Tenho fome... mulher

 

Tenho fome...

 

Do teu carinho e amor;

Carência de ti mulher…

Do teu corpo o calor,

tudo que de ti vier.

 

Anseio gritar a vida,

ao teu corpo adentrar;

Vem mulher! És tão querida,

que é meu sonho, o te amar.

 

Não dês ouvidos à vida.

Vem! Vamos fazer amor.

Esquece toda a ferida,

que apenas te causou dor.

 

Tenho fome de carinho,

do que a mulher sabe dar.

Quero que sejas meu vinho,

que me possa embriagar.

 

Tenho fome dos teus beijos,

da minha vida és altar;

Onde escondo os meus desejos,

onde desejo rezar…

 

Tenho fome do que és,

nesse corpo de mulher;

Em amor fico a teus pés,

beijando o que poder.

 

Tenho fome de amor;

É esse o meu castigo,

ficarei preso na dor;

Se não fizer amor contigo.

 

 

António Zumaia

 
 
Este poema encontra-se dito pelo autor em: http://recantodasletras.uol.com.br/audios/poesias/21515
May 01

Dia da mãe 03 de Maio

 

03 de MAIO Dia da Mãe…

 

 

Dedico por inteiro e com todo o amor de filho, este Dia da mãe à minha que já faleceu, e a todas as mulheres que tiveram a dita de ser mães. Á minha, por ter-me dado a vida e tudo ter feito, para eu saber dar o devido valor, à mais bela palavra que define um dos sentimentos mais belos… O AMOR.

 

 

Citando Camões:

 

Alma minha gentil que te partiste,

tão cedo desta vida descontente.

Repousa lá no céu eternamente,

viva eu cá na terra sempre triste.

 

 

Esta quadra, do belo soneto de Camões, quando a leio, sempre me faz lembrar, que minha querida mãe partiu.

 

Ela foi mãe, mestra e protectora, sempre colocando minhas necessidades em primeiro lugar, num espantoso exemplo de sacrifício maternal.

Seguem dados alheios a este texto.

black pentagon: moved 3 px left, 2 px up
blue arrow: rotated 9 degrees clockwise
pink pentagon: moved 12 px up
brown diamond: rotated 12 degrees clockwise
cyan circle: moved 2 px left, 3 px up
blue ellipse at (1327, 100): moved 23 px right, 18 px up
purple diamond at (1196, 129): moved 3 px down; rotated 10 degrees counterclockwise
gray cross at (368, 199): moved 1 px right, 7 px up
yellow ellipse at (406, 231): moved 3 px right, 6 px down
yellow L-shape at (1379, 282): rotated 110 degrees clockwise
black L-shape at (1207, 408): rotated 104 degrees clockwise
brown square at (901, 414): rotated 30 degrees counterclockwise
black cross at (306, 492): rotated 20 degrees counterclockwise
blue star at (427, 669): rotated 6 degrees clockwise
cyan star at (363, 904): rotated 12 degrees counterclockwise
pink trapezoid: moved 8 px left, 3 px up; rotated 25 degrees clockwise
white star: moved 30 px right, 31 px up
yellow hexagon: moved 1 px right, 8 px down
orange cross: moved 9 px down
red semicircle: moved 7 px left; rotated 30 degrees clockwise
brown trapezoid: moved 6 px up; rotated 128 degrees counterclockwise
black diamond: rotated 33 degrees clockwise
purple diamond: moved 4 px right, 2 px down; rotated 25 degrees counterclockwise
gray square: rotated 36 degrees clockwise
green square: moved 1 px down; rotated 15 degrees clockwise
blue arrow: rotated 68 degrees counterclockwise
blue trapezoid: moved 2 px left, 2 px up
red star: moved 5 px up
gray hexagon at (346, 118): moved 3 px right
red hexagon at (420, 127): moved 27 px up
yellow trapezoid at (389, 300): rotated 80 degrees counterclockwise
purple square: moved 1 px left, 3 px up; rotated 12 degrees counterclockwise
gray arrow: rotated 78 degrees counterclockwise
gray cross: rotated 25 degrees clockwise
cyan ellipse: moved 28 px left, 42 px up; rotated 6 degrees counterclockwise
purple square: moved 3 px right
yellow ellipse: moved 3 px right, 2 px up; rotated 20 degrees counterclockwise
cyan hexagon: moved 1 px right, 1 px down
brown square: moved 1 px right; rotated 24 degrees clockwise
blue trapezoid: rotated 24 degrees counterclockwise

Não é pois de admirar que este amor cimentado pela ausência, me faça escrever estes poemas que me saem naturalmente do coração.

Se na verdade, memória desta vida se consente, lembra que teu filho ainda hoje derrama lágrimas de dor e saudade.

 

 

Sra. Joaquina Afonso Lopes Basílio Ferreira.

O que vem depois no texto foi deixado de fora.